SOURCE INFORMATION »
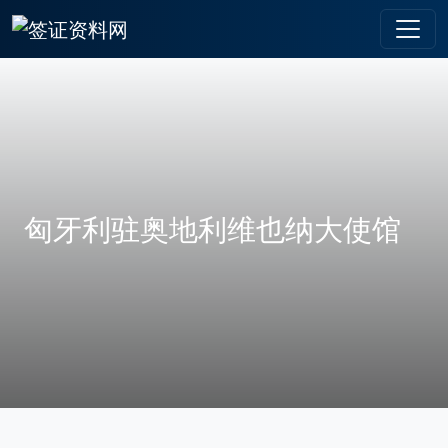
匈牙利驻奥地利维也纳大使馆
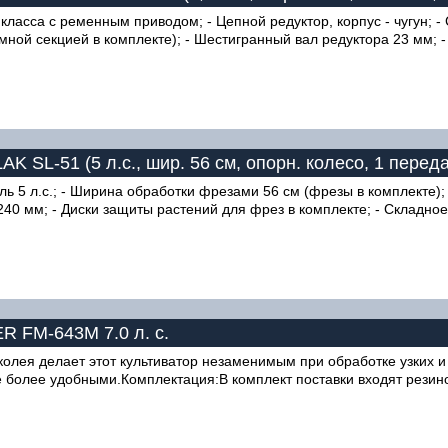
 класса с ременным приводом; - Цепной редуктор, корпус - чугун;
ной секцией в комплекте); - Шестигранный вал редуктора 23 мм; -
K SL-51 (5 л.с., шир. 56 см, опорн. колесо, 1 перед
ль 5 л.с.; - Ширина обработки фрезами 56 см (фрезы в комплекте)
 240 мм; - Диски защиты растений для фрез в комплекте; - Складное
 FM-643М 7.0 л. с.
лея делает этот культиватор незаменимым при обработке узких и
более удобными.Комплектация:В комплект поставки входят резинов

...

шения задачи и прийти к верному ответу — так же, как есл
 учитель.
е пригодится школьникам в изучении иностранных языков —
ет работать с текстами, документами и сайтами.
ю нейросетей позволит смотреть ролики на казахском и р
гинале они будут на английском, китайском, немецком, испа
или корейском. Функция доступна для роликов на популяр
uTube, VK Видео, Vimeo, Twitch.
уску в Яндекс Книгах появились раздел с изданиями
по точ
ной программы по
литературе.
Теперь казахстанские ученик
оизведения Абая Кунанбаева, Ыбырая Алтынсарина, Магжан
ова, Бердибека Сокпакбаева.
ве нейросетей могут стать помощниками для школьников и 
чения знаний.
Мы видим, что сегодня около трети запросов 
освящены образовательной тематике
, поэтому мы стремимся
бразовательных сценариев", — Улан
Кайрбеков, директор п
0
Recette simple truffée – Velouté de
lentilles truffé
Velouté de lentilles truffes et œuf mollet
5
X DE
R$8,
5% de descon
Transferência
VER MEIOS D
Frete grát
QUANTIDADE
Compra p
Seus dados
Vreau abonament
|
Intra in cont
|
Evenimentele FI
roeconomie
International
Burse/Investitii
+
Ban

---

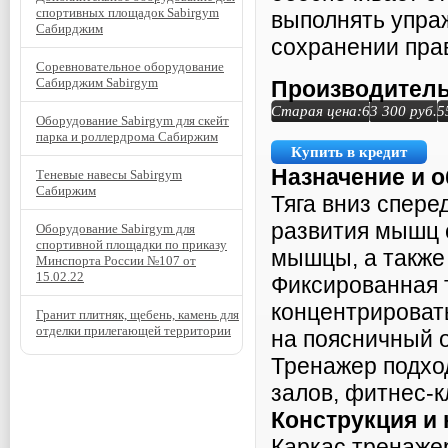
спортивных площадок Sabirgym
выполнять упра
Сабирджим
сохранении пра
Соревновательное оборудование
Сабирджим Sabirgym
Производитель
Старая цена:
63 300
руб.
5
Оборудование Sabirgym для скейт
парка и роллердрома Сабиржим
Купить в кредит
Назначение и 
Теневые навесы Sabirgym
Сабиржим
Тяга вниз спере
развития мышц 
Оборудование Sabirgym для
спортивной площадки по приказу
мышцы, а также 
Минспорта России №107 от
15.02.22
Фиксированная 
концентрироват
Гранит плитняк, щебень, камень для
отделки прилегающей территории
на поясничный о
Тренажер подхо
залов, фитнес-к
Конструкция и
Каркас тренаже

EXERCISE DETAILS » Repeat, word for word, the lines above between the line holding "выполнять упра" and the line holding "Каркас тренаже", inclusive; omit everything else.

YOUR RESPONSE »
выполнять упра
Сабирджим
сохранении пра
Соревновательное оборудование
Сабирджим Sabirgym
Производитель
Старая цена:
63 300
руб.
5
Оборудование Sabirgym для скейт
парка и роллердрома Сабиржим
Купить в кредит
Назначение и 
Теневые навесы Sabirgym
Сабиржим
Тяга вниз спере
развития мышц 
Оборудование Sabirgym для
спортивной площадки по приказу
мышцы, а также 
Минспорта России №107 от
15.02.22
Фиксированная 
концентрироват
Гранит плитняк, щебень, камень для
отделки прилегающей территории
на поясничный о
Тренажер подхо
залов, фитнес-к
Конструкция и
Каркас тренаже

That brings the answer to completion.